About this task:
Exact copies of all entries are needed. Pictures are to be left out.
____________________
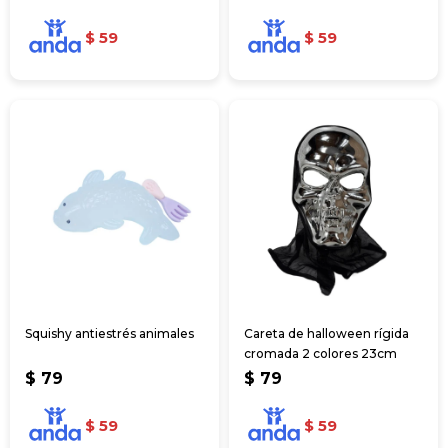
$
59
$
59
Squishy antiestrés animales
Careta de halloween rígida
cromada 2 colores 23cm
$
79
$
79
$
59
$
59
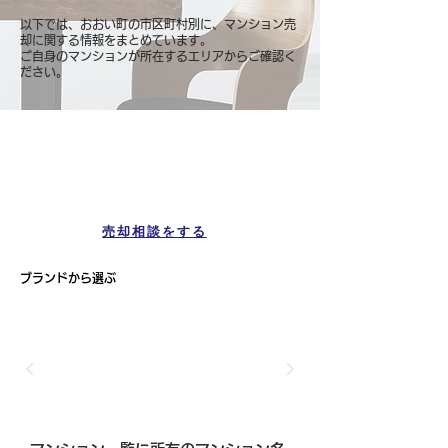
以下では、おおい町の市区町村別に、マンション売
却に関する情報をまとめています。
ご自身のマンションが所在するエリアからご確認く
ださい。
マンション一覧
おおい町
売却相談をする
ブランドから選ぶ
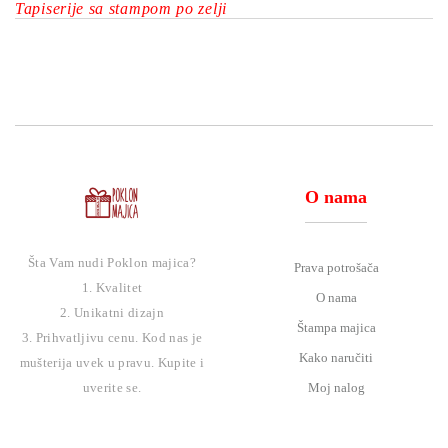
Tapiserije sa stampom po zelji
O nama
Šta Vam nudi Poklon majica?
Prava potrošača
1. Kvalitet
O nama
2. Unikatni dizajn
Štampa majica
3. Prihvatljivu cenu. Kod nas je
Kako naručiti
mušterija uvek u pravu. Kupite i
Moj nalog
uverite se.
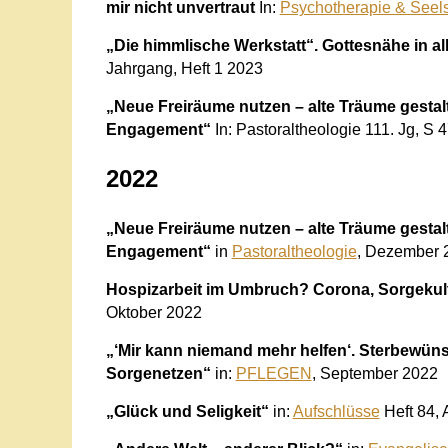
mir nicht unvertraut
In:
Psychotherapie & Seel
„Die himmlische Werkstatt“. Gottesnähe in 
Jahrgang, Heft 1 2023
„Neue Freiräume nutzen – alte Träume gestal
Engagement“
In: Pastoraltheologie 111. Jg, S 
2022
„Neue Freiräume nutzen – alte Träume gestal
Engagement“
in
Pastoraltheologie
, Dezember 
Hospizarbeit im Umbruch? Corona, Sorgekult
Oktober 2022
„‘Mir kann niemand mehr helfen‘. Sterbewü
Sorgenetzen“
in:
PFLEGEN
, September 2022
„Glück und Seligkeit“
in:
Aufschlüsse
Heft 84,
____________________
Solution for this task:
$
59
$
59
Squishy antiestrés animales
Careta de halloween rígida
cromada 2 colores 23cm
$
79
$
79
$
59
$
59
以下では、おおい町の市区町村別に、マンション売
却に関する情報をまとめています。
ご自身のマンションが所在するエリアからご確認く
ださい。
マンション一覧
おおい町
売却相談をする
ブランドから選ぶ
Tapiserije sa stampom po zelji
O nama
Šta Vam nudi Poklon majica?
Prava potrošača
1. Kvalitet
O nama
2. Unikatni dizajn
Štampa majica
3. Prihvatljivu cenu. Kod nas je
Kako naručiti
mušterija uvek u pravu. Kupite i
Moj nalog
uverite se.
mir nicht unvertraut
In:
Psychotherapie & Seel
„Die himmlische Werkstatt“. Gottesnähe in 
Jahrgang, Heft 1 2023
„Neue Freiräume nutzen – alte Träume gestal
Engagement“
In: Pastoraltheologie 111. Jg, S 
2022
„Neue Freiräume nutzen – alte Träume gestal
Engagement“
in
Pastoraltheologie
, Dezember 
Hospizarbeit im Umbruch? Corona, Sorgekult
Oktober 2022
„‘Mir kann niemand mehr helfen‘. Sterbewü
Sorgenetzen“
in:
PFLEGEN
, September 2022
„Glück und Seligkeit“
in:
Aufschlüsse
Heft 84,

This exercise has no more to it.